From tables: (Curwin and Slater p.633), read off the vertical z value for the first decimal point and then across for the second. The third decimal point, you will have to estimate as falling between the two adjacent book values. In the scan above, if z were .660; the p-value would be .2546

So for z = 0.68, the book gives us .2483
      for z = 0.69, the book gives us .2451
So for z = 0.682 we can estimate the p-value as .2483 -.0006 = .2477

However, for clarity, we will take the p-value as .2483.

Remember our sliding scale? 0 =absolute impossibility and 1 = absolute certainty......

This tells us the probability of the takings being above £12500 in a given week is approximately 1 in 4.

Let us now calculate the Probability of making a profit in any given week.....

We see that when we set the cursor on £8000 (the weekly costs), the z-score is -1.36. Check this yourself with a calculator, the full answer should be: -1.3636.

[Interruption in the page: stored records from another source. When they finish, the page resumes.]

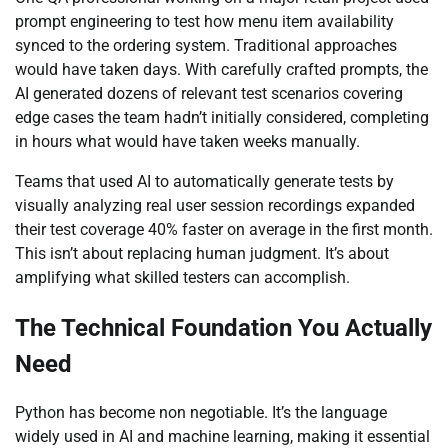
prompt engineering to test how menu item availability
synced to the ordering system. Traditional approaches
would have taken days. With carefully crafted prompts, the
AI generated dozens of relevant test scenarios covering
edge cases the team hadn’t initially considered, completing
in hours what would have taken weeks manually.
Teams that used AI to automatically generate tests by
visually analyzing real user session recordings expanded
their test coverage 40% faster on average in the first month.
This isn’t about replacing human judgment. It’s about
amplifying what skilled testers can accomplish.
The Technical Foundation You Actually
Need
Python has become non negotiable. It’s the language
widely used in AI and machine learning, making it essential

The probability given in the tables for a z-score of -1.36 is .0869 (8.7%). However, this time we are interested in the area to the right of the cursor line. We also know that when calculating Probabilities, that the total area under the graph is taken as 1. So, 1- 0.0869 = 0.9131 or 91.31% . The value of 8.7% represents the probability of not making a profit in any given week.

So there is a probability of making a profit in any given week of 91.3%.

Calculating Z-scores when using SPSS

SPSS can quickly yield all the z-scores for a data set.

Enter all the data (SPSS needs to know the complete range), Click 'Analyse', 'Descriptive Statistics' and 'Descriptives'

Carry your variable over to the variable(s) box

Click 'save standardised values as variables'

Click 'OK'

Your output will appear and the original data set will drop into the systems tray but when you maximise it again you will find that a new column (zvar****) has appeared and these are the complete set of z-values for your data set. It will appear something like this.... (this is not a saved dataset)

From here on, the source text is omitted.